Here we are, smack dab in the middle of Holy Week. What do you find yourself doing? Are you cleaning your house, making beds, doing laundry, going to work, cooking dinner, spending time with your children, or parents, or loved ones? Are you going through your normal routine? 

This is what we do every day of the year, isn’t it? And yet, this week is a week like no other. This week is the week we understand that changed the world. This week is a week that was anything but routine. We rarely let anything intrude on the ordinariness of our lives. Its just not how we live. We live for our routines and habits. We like it that way, its safe and comfortable. 

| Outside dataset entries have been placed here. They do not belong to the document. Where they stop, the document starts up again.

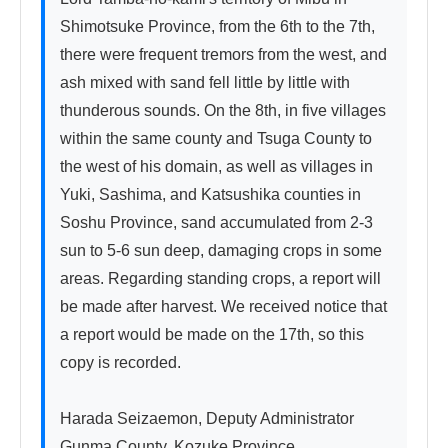
Shimotsuke Province, from the 6th to the 7th, 
there were frequent tremors from the west, and 
ash mixed with sand fell little by little with 
thunderous sounds. On the 8th, in five villages 
within the same county and Tsuga County to 
the west of his domain, as well as villages in 
Yuki, Sashima, and Katsushika counties in 
Soshu Province, sand accumulated from 2-3 
sun to 5-6 sun deep, damaging crops in some 
areas. Regarding standing crops, a report will 
be made after harvest. We received notice that 
a report would be made on the 17th, so this 
copy is recorded.

Harada Seizaemon, Deputy Administrator

Gunma County, Kozuke Province
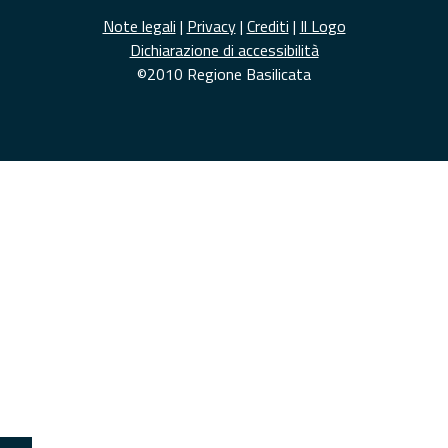
Note legali
|
Privacy
|
Crediti
|
Il Logo
Dichiarazione di accessibilità
©2010 Regione Basilicata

This week, however, was anything but routine, or ordinary, or safe, or comfortable for Jesus. This is the week Jesus will acknowledge the gravity of what lay before him. This is the week where Jesus will gather his friends and followers for a new kind of meal. Not the routine passover meal, but a new meal, with new meaning. Jesus will gather them in an upper room where as they share a very familiar ritual, one they had been taught from childhood, they came to understand it in a very new way. The bread will be broken, but in its breaking they will come to understand Jesus was calling them to be broken for the world. The cup will be shared, but in its sharing Jesus will be calling them to share their lives and witness with everyone else. Jesus will wash their feet so they can come to understand real leadership comes from serving, not being served. Jesus will take them to a garden to pray. This will not be an ordinary, routine prayer, but a prayer of submission. Jesus will ask for reprieve from what lay ahead, but submits to whatever was before him if it will show the world a new way to live. The soldiers will come, the betrayer will come, Jesus will be arrested and taken. Jesus will be tried, and beaten, and mocked, and ultimately killed. 

This is a week we should find time to remember what Jesus went through to show us how to love. Jesus could have gone anywhere but Jerusalem, but he came to the epicenter of where love was needed most. Jesus could have chosen to avoid the garden, but he went there knowing his love was needed there. Jesus could have avoided an arrest, a trial, a mockery, an execution, but his love for you and me would dictate where he would be. 

Lest we treat today and this week as ordinary, we should remind ourselves it was anything but ordinary for Jesus. 

Its not an ordinary week. There’s nothing routine about it. Yes, we come to this week every year. Yes, we observe and mark this time. Maybe we should be more insistent that this week be remembered for the full gravity it implies. What this week implies is we are to follow Jesus and love as he has loved. We are to follow Jesus in loving others, no matter what it takes. We are to follow Jesus with our own burdens, our own cross. We are to follow Jesus loving all the way.